BEIJING (Reuters) - Beijing is to unveil unprecedented new rules governing how China’s capital reacts to hazardous air pollution, the official Xinhua news agency said, as deteriorating air quality threatens to become a rallying point for wider political dissatisfaction.
The rules will formalize previous ad-hoc measures, including shutting down factories, cutting back on burning coal and taking certain vehicle classes off the roads on days when pollution hits unacceptable levels.
Air quality in Beijing, on many days degrees of magnitude below minimum international health standards for breathability, is of increasing concern to China’s leadership because it plays into popular resentment over political privilege and rising inequality in the world’s second-largest economy.
Domestic media have run stories describing the expensive air purifiers government officials enjoy in their homes and offices, alongside reports of special organic farms so cadres need not risk suffering from recurring food safety scandals.
Smog blanketed most of the city from late Friday, prompting the government to warn people to reduce outdoor activities.

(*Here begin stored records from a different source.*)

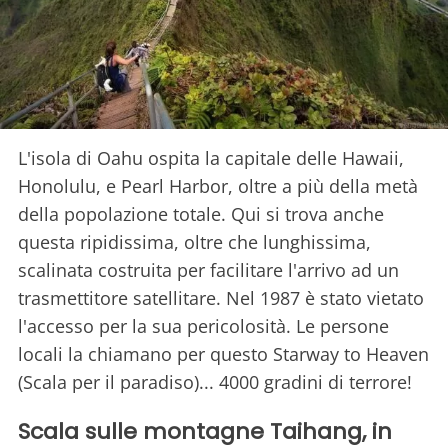
L'isola di Oahu ospita la capitale delle Hawaii,
Honolulu, e Pearl Harbor, oltre a più della metà
della popolazione totale. Qui si trova anche
questa ripidissima, oltre che lunghissima,
scalinata costruita per facilitare l'arrivo ad un
trasmettitore satellitare. Nel 1987 è stato vietato
l'accesso per la sua pericolosità. Le persone
locali la chiamano per questo Starway to Heaven
(Scala per il paradiso)... 4000 gradini di terrore!
Scala sulle montagne Taihang, in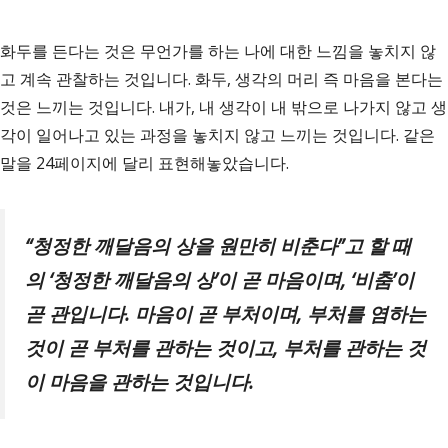
화두를 든다는 것은 무언가를 하는 나에 대한 느낌을 놓치지 않
고 계속 관찰하는 것입니다. 화두, 생각의 머리 즉 마음을 본다는
것은 느끼는 것입니다. 내가, 내 생각이 내 밖으로 나가지 않고 생
각이 일어나고 있는 과정을 놓치지 않고 느끼는 것입니다. 같은
말을 24페이지에 달리 표현해놓았습니다.
“
청정한 깨달음의 상을 원만히 비춘다
”
고 할 때
의
‘
청정한 깨달음의 상
’
이 곧 마음이며
, ‘
비춤
’
이
곧 관입니다
.
마음이 곧 부처이며
,
부처를 염하는
것이 곧 부처를 관하는 것이고
,
부처를 관하는 것
이 마음을 관하는 것입니다
.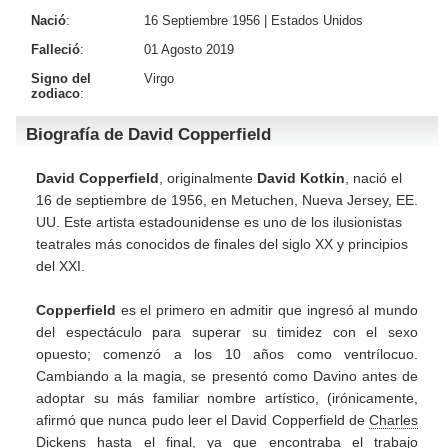
Nació
:
16 Septiembre 1956 |
Estados Unidos
Falleció
:
01 Agosto 2019
Signo del
Virgo
zodiaco
:
Biografía de David Copperfield
David Copperfield
, originalmente
David Kotkin
, nació el
16 de septiembre de 1956, en Metuchen, Nueva Jersey, EE.
UU. Este artista estadounidense es uno de los ilusionistas
teatrales más conocidos de finales del siglo XX y principios
del XXI.
Copperfield
es el primero en admitir que ingresó al mundo
del espectáculo para superar su timidez con el sexo
opuesto; comenzó a los 10 años como ventrílocuo.
Cambiando a la magia, se presentó como Davino antes de
adoptar su más familiar nombre artístico, (irónicamente,
afirmó que nunca pudo leer el David Copperfield de
Charles
Dickens
hasta el final, ya que encontraba el trabajo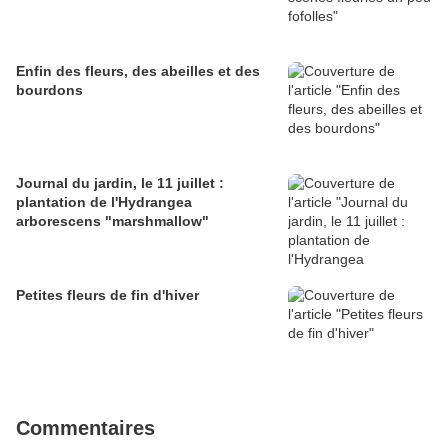
Enfin des fleurs, des abeilles et des
bourdons
Journal du jardin, le 11 juillet :
plantation de l'Hydrangea
arborescens "marshmallow"
Petites fleurs de fin d'hiver
Commentaires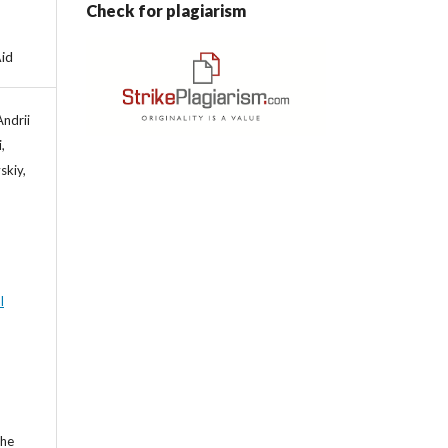
Check for plagiarism
Aid
ndrii
,
skiy,
l
the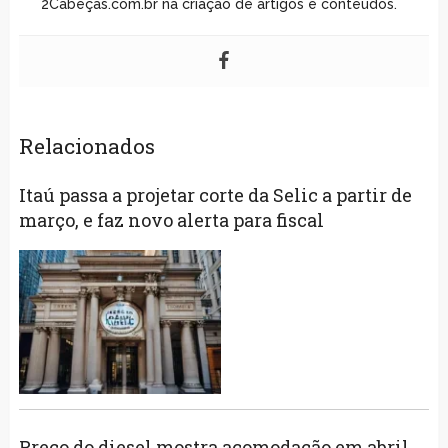
2Cabeças.com.br na criação de artigos e conteúdos.
Relacionados
Itaú passa a projetar corte da Selic a partir de
março, e faz novo alerta para fiscal
Preço do diesel mostra acomodação em abril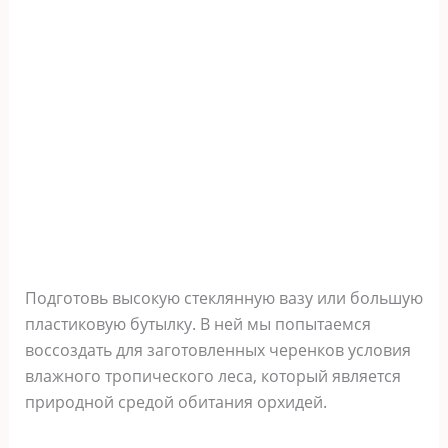
Подготовь высокую стеклянную вазу или большую
пластиковую бутылку. В ней мы попытаемся
воссоздать для заготовленных черенков условия
влажного тропического леса, который является
природной средой обитания орхидей.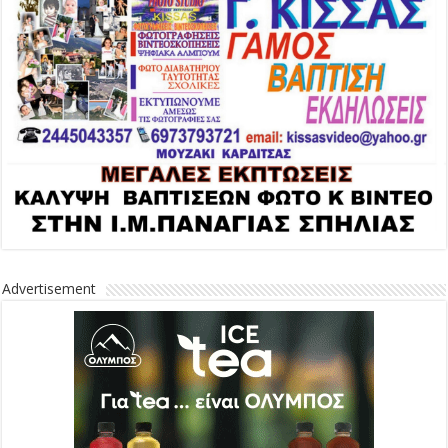
Advertisement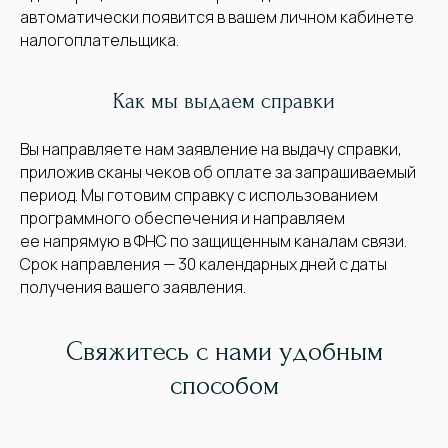
автоматически появится в вашем личном кабинете
налогоплательщика.
Как мы выдаем справки
Вы направляете нам заявление на выдачу справки,
приложив сканы чеков об оплате за запрашиваемый
период. Мы готовим справку с использованием
программного обеспечения и направляем
ее напрямую в ФНС по защищенным каналам связи.
Срок направления — 30 календарных дней с даты
получения вашего заявления.
Свяжитесь с нами удобным
способом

On Saturday, an index measuring PM2.5, or particulate matter with a diameter of 2.5 micrometers (PM2.5), rose as high as 400 in some parts in the city. A level above 300 is considered hazardous, while the World Health Organization recommends a daily level of no more than 20.
The reading was still lower than last weekend, when it hit a staggering 755.

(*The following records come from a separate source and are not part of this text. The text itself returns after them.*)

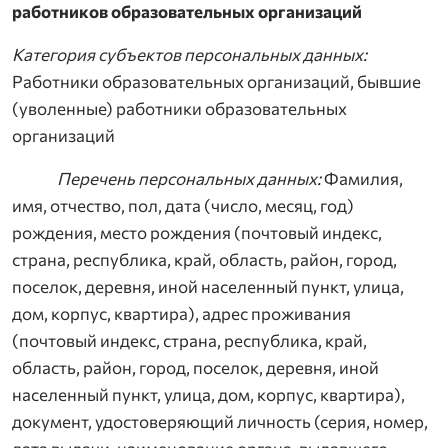
работников образовательных организаций
Категория субъектов персональных данных:
Работники образовательных организаций, бывшие
(уволенные) работники образовательных
организаций
Перечень персональных данных:
Фамилия,
имя, отчество, пол, дата (число, месяц, год)
рождения, место рождения (почтовый индекс,
страна, республика, край, область, район, город,
поселок, деревня, иной населенный пункт, улица,
дом, корпус, квартира), адрес проживания
(почтовый индекс, страна, республика, край,
область, район, город, поселок, деревня, иной
населенный пункт, улица, дом, корпус, квартира),
документ, удостоверяющий личность (серия, номер,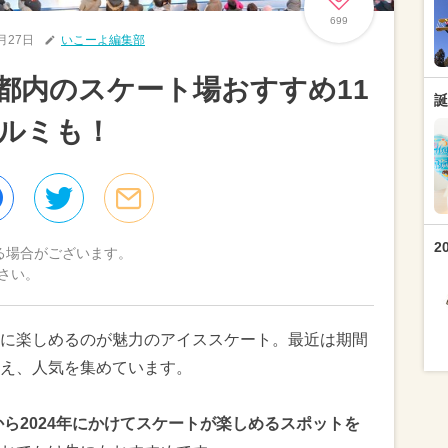
699
2月27日
いこーよ編集部
東京都内のスケート場おすすめ11
誕
ルミも！
2
る場合がございます。
さい。
に楽しめるのが魅力のアイススケート。最近は期間
え、人気を集めています。
から2024年にかけてスケートが楽しめるスポットを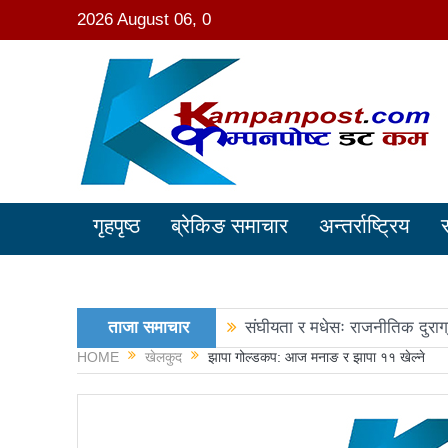
2026 August 06, 0
गृहपृष्ठ
ब्रेकिङ समाचार
अन्तर्राष्ट्रिय
ताजा समाचार
संघीयता र मधेसः राजनीतिक दुराग
HOME
खेलकुद
झापा गोल्डकप: आज मनाङ र झापा ११ खेल्ने
काङ्ग्रेस नेता मिश्रको आरोप : 
नवनिर्वाचित राष्ट्रिय सभा सदस्य
रञ्जु दर्शना विजयीः अधिकांश स्था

Lung cancer rates in the city have shot upward by 60 percent in the last decade, according to a report by the state-run China Daily in 2011, even as smoking rates have flattened out.

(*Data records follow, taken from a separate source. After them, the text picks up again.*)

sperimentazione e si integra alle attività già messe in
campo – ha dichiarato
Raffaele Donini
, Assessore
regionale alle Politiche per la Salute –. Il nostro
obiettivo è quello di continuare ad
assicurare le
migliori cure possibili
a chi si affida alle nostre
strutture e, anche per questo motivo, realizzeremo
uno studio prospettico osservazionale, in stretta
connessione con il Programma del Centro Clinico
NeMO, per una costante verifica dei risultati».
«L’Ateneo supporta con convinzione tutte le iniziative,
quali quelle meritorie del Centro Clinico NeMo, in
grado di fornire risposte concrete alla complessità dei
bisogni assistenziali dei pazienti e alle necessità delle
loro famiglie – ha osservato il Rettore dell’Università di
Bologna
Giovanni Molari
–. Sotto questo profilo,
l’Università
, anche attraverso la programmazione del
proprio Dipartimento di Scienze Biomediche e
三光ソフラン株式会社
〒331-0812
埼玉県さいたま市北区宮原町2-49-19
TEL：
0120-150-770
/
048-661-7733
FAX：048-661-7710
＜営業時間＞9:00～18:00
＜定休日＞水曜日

The pollution has also deterred foreigners from living and working in “Greyjing”. Now it appears that the government has adopted a more transparent approach to addressing the problem than in the past.
Officials once tried to spin the city’s poor air quality by not including PM2.5 readings in reports and referring to smog as “fog” in weather reports. One official accused the U.S. embassy in Beijing of meddling in China’s internal affairs for publishing its own PM2.5 readings online.
But this time around, state media appears to have been cleared to cover pollution as a major problem.
Vice Premier Li Keqiang, who is expected to take over as premier in March, said earlier this week that tackling pollution would be a long-term process.